## TRY IT:
Leave out the pictures and restate every entry word for word.

Transcribed page contents
○ ○ ○ ○ ○

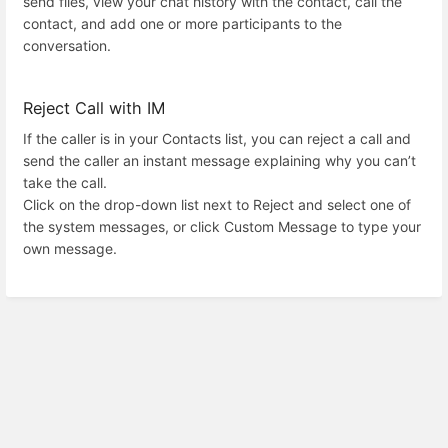
send files, view your chat history with the contact, call the
contact, and add one or more participants to the
conversation.
Reject Call with IM
If the caller is in your Contacts list, you can reject a call and
send the caller an instant message explaining why you can’t
take the call.
Click on the drop-down list next to Reject and select one of
the system messages, or click Custom Message to type your
own message.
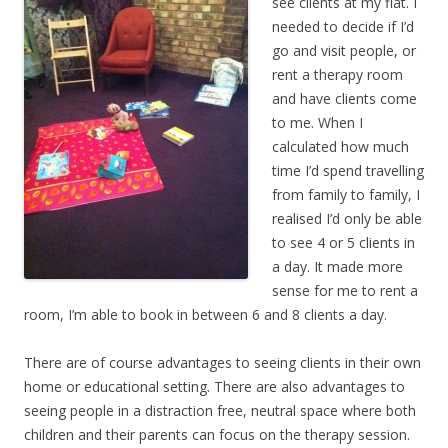
see clients at my flat. I
needed to decide if I’d
go and visit people, or
rent a therapy room
and have clients come
to me. When I
calculated how much
time I’d spend travelling
from family to family, I
realised I’d only be able
to see 4 or 5 clients in
a day. It made more
sense for me to rent a
room, I’m able to book in between 6 and 8 clients a day.
There are of course advantages to seeing clients in their own
home or educational setting. There are also advantages to
seeing people in a distraction free, neutral space where both
children and their parents can focus on the therapy session.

○ ○ ○ ○ ○

## OUTPUT BELOW:
send files, view your chat history with the contact, call the
contact, and add one or more participants to the
conversation.
Reject Call with IM
If the caller is in your Contacts list, you can reject a call and
send the caller an instant message explaining why you can’t
take the call.
Click on the drop-down list next to Reject and select one of
the system messages, or click Custom Message to type your
own message.
see clients at my flat. I
needed to decide if I’d
go and visit people, or
rent a therapy room
and have clients come
to me. When I
calculated how much
time I’d spend travelling
from family to family, I
realised I’d only be able
to see 4 or 5 clients in
a day. It made more
sense for me to rent a
room, I’m able to book in between 6 and 8 clients a day.
There are of course advantages to seeing clients in their own
home or educational setting. There are also advantages to
seeing people in a distraction free, neutral space where both
children and their parents can focus on the therapy session.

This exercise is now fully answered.